The United Nations' World Food Programme (WFP) was this year's proud recipient of the award “for its efforts to combat hunger" among other efforts.

Update:
Nobel Peace Prize 2020: UN World Food Programme, winner of the award
ASHRAF SHAZLYAFP

On Thursday 10 December the 2020 Nobel Peace Prize was awarded to United Nations' World Food Programme (WFP), during a ceremony that was held virtually due to the safety protocols related to the coronavirus pandemic.

Nobel Peace Prize 2020: WFP

In the acceptance speech delivered by the head of the organisation, David Beasley, the threat of starvation of around 270 million people gloablly - the equivalent to the combined populations of Germany, the UK, France and Italy - was highlighted. The WFP has coordinated medical logistics during the covid-19 pandemic and had been announced winner of the award for 2020 back in October.

"Because of so many wars, climate change, the widespread use of hunger as a political and military weapon, and a global health pandemic that makes all of that exponentially worse - 270 million people are marching toward starvation," Beasley said from the WFP headquarters in Rome.

Bigger threat than covid-19

"Failure to address their needs will cause a hunger pandemic which will dwarf the impact of covid. And if that's not bad enough, out of that 270 million, 30 million depend on us 100% for their survival," he added.

Instead of the usual ceremony at the Oslo City Hall before dignitaries including Norway's King Harald, WFP officials stayed in Rome due to the coronavirus pandemic. They are, however, expected to travel to Oslo at a later stage to deliver the traditional Nobel lecture.

The remaining Nobel awards - for medicine, physics, chemistry, literature and economics - which are traditionally handed out in Stockholm - have also been moved online. The ceremonies are held every year on 10 December, the anniversary of the death of Swedish industrialist Alfred Nobel, who founded the awards in his 1895 will.

All Nobel Peace Prize winners

Since it was first introduced, the Nobel Peace Prize has been won by 98 individuals and 20 organisations, Thursday seeing the latest of those:

The Nobel Peace Prize 2020

World Food Programme (WFP) “for its efforts to combat hunger, for its contribution to bettering conditions for peace in conflict-affected areas and for acting as a driving force in efforts to prevent the use of hunger as a weapon of war and conflict”

The Nobel Peace Prize 2019

Abiy Ahmed Ali “for his efforts to achieve peace and international cooperation, and in particular for his decisive initiative to resolve the border conflict with neighbouring Eritrea”

The Nobel Peace Prize 2018

Denis Mukwege and Nadia Murad “for their efforts to end the use of sexual violence as a weapon of war and armed conflict”
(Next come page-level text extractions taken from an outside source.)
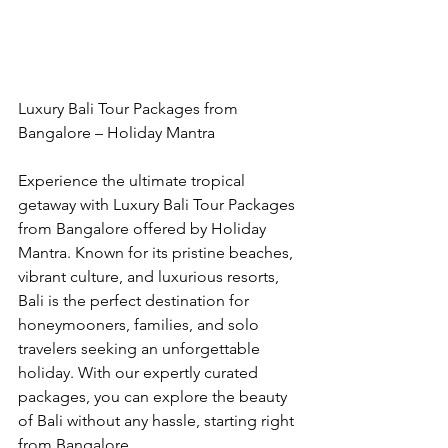
Luxury Bali Tour Packages from 
Bangalore – Holiday Mantra
Experience the ultimate tropical 
getaway with Luxury Bali Tour Packages 
from Bangalore offered by Holiday 
Mantra. Known for its pristine beaches, 
vibrant culture, and luxurious resorts, 
Bali is the perfect destination for 
honeymooners, families, and solo 
travelers seeking an unforgettable 
holiday. With our expertly curated 
packages, you can explore the beauty 
of Bali without any hassle, starting right 
from Bangalore.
The Nobel Peace Prize 2017

International Campaign to Abolish Nuclear Weapons (ICAN) “for its work to draw attention to the catastrophic humanitarian consequences of any use of nuclear weapons and for its ground-breaking efforts to achieve a treaty-based prohibition of such weapons”

The Nobel Peace Prize 2016

Juan Manuel Santos “for his resolute efforts to bring the country’s more than 50-year-long civil war to an end”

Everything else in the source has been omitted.